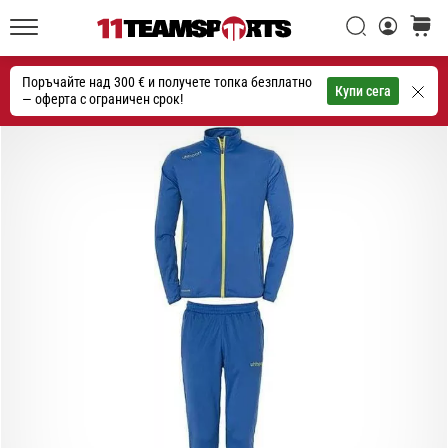
една
Търси
количк
икона
11teamsports.bg
на
Поръчайте над 300 € и получете топка безплатно
скоростта
Търсене
Купи сега
— оферта с ограничен срок!
1. 7. 2025
•
1 мин. четене
Play
for
More
Victories
Подготви
се
за
женското
ЕВРО
2025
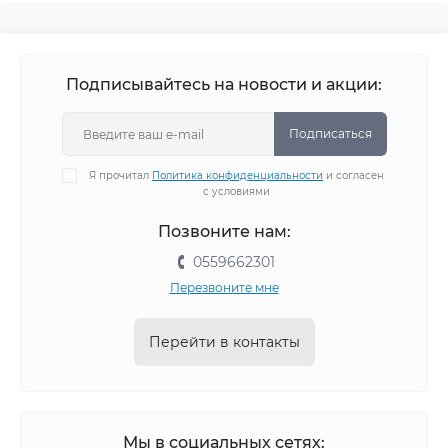
Подписывайтесь на новости и акции:
Подписаться
Я прочитал
Политика конфиденциальности
и согласен
с условиями
Позвоните нам:
0559662301
Перезвоните мне
Перейти в контакты
Мы в социальных сетях:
● ● ● ● ● ● ●
Directions for this task
Nothing before the line containing "Перезвоните мне" should be repeated; repeat that line and all later lines through the end of the data above, exactly.

Answer to the problem
Перезвоните мне
Перейти в контакты
Мы в социальных сетях:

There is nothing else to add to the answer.